CAN-SPAM Act Refresher

Though the CAN-SPAM Act has been in effect since 2003, I have had several different firms in the last 6 months want to use purchased email lists—some of them compiled–with no knowledge of CAN-SPAM laws. It’s time for a quick refresher.

Each violation of the CAN-SPAM Act can result in up to a $16,000 fine, so a basic knowledge of this Act is imperative if you are an email marketer. The CAN-SPAM Act impacts commercial emails that are sent to email addresses in the USA. Other countries have specific email marketing laws, including the super-restrictive Canadian CASL laws.

The CAN-SPAM Act identifies two types of commercial email content that it covers:

  1. Transactional content –an email about a current or already agreed-upon transaction.
  2. Commercial content- which advertises or promotes a commercial product, service or website.

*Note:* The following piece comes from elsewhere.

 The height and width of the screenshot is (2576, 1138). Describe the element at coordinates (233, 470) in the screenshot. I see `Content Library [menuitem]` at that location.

Some of the basics of the CAN-SPAM Act, which established requirements so email recipients can opt out of commercial emails, include that marketing emails must:

  1. Not include false or misleading header information.
  2. Have non-deceptive subject lines.
  3. Identify the message as an ad.
  4. Tell the recipients where you are located.
  5. Tell recipients how to opt out of future emails.
  6. Promptly remove people who opt out.

As email response rates on our internal databases are dropping, it is tempting to purchase the many compiled email lists are available today. Be careful! Using many of these lists will put you in violation of the CAN-SPAM laws, get extremely low response rates, and can get your IP address blacklisted. An upcoming blog post will give some suggestions about how you can legally use and improve response rates on purchased lists.

The journey continues.

C

Disclaimer: I am a marketer, not an attorney. The information in this post should not be construed as legal advice. This is my interpretation of the CAN-SPAM Act.